(Exercise material Opens)

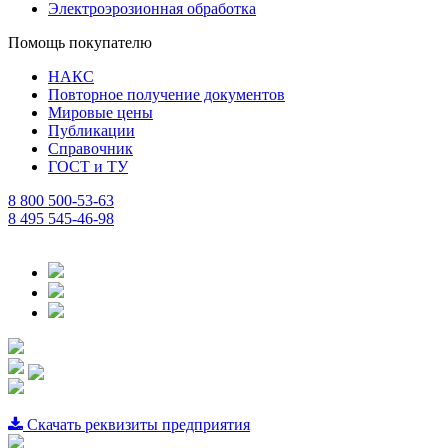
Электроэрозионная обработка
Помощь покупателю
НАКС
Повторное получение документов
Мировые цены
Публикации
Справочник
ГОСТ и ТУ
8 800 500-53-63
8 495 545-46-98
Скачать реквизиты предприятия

(Exercise material Closes)
(Exercise material Opens)

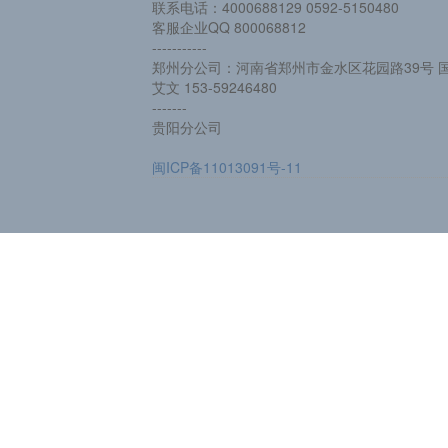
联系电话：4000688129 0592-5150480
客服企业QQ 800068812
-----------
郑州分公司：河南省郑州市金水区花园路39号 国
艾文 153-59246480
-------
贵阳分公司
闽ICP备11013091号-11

(Exercise material Closes)

* [What is required]: Among the entries above, locate the lines containing "联系电话：4000688129 0592-5150480" and "闽ICP备11013091号-11", and transcribe exactly those two lines and all lines between.

* [Exercise answer]:
联系电话：4000688129 0592-5150480
客服企业QQ 800068812
-----------
郑州分公司：河南省郑州市金水区花园路39号 国
艾文 153-59246480
-------
贵阳分公司
闽ICP备11013091号-11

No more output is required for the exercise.